FabHK 5 hours ago | parent | prev [-]

Incidentally, there's a TL;DR app as an alternative to man [0] that just gives you the most common examples/use cases for any command. Quite useful.

[0] `brew install tealdeer`, then invoke with e.g. `tldr chown`.

KPGv2 14 hours ago | parent | prev [-]

I use it when I can't remember the name of an app, or when I've first installed an app and it's not indexed yet.

dsego 20 hours ago | parent | prev | next [-]

Looking at the Slack icon right now, and it just looks blurry and low resolution, same for Calendar and some others, it's awful.

etempleton 20 hours ago | parent [-]

The maps icon is the most egregious. It makes my head hurt.

crossroadsguy 13 hours ago | parent [-]

So people do use Apple maps and that too on a mac.

oneeyedpigeon 9 hours ago | parent | prev | next [-]

My big issue with the icons-in-menus is that they don't align properly. Each 'row' in a menu is an optional icon with some text to the right of it. But when an icon isn't displayed, the text shifts left into its position, meaning that menu text no longer aligns nicely on the left.

TomaszZielinski 16 hours ago | parent | prev | next [-]

Usually I just go with the flow, because what else I could do :)?

But somehow the missing App Laucher made me bit sad (well, to the extent software can make one sad :)) - even though I can always switch to Finder to browse apps, App Launcher has some nice visual quality to it that makes it more pleasant to use for me..

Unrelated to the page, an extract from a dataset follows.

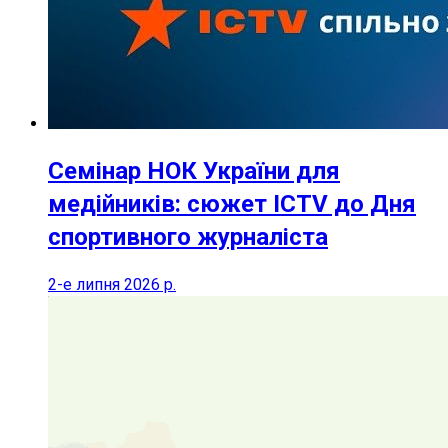
Семінар НОК України для
медійників: сюжет ICTV до Дня
спортивного журналіста
2-е липня 2026 р.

dangus 14 hours ago | parent | prev [-]

I agree with a lot of what you said but the app launcher was dumb. It was just the iPhone’s Home Screen ported to Mac.

Spotlight is way faster than that when you’re at a keyboard. I barely even use the dock, just command space and type in the first few letters of the program I want. Clicking is for people with too much time on their hands.

etempleton 7 hours ago | parent [-]

It is for finding a program or quickly browsing what apps are installed when I don’t know the name. I find it useful in an unfamiliar machine. Yes, like most people, I launch apps primarily with Spotlight.